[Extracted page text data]
-=-=-
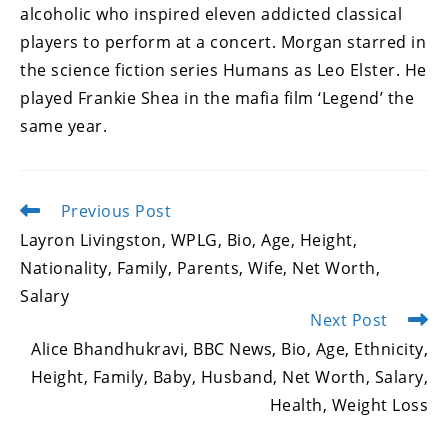
alcoholic who inspired eleven addicted classical
players to perform at a concert. Morgan starred in
the science fiction series Humans as Leo Elster. He
played Frankie Shea in the mafia film ‘Legend’ the
same year.
Previous Post
Read
more
Layron Livingston, WPLG, Bio, Age, Height,
articles
Nationality, Family, Parents, Wife, Net Worth,
Salary
Next Post
Alice Bhandhukravi, BBC News, Bio, Age, Ethnicity,
Height, Family, Baby, Husband, Net Worth, Salary,
Health, Weight Loss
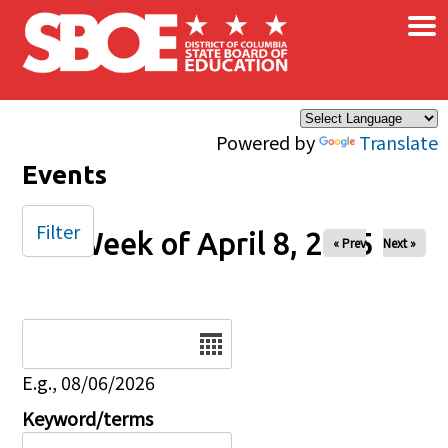
×
Skip to main content
Powered by
Translate
Events
Filter
Week of April 8, 2025
« Prev
Next »
Date
E.g., 08/06/2026
Keyword/terms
-=-=-
INSTRUCTIONS TO FOLLOW
Verbatim repeat, images removed: give each entry again exactly as it reads.

RESULT
alcoholic who inspired eleven addicted classical
players to perform at a concert. Morgan starred in
the science fiction series Humans as Leo Elster. He
played Frankie Shea in the mafia film ‘Legend’ the
same year.
Previous Post
Read
more
Layron Livingston, WPLG, Bio, Age, Height,
articles
Nationality, Family, Parents, Wife, Net Worth,
Salary
Next Post
Alice Bhandhukravi, BBC News, Bio, Age, Ethnicity,
Height, Family, Baby, Husband, Net Worth, Salary,
Health, Weight Loss
×
Skip to main content
Powered by
Translate
Events
Filter
Week of April 8, 2025
« Prev
Next »
Date
E.g., 08/06/2026
Keyword/terms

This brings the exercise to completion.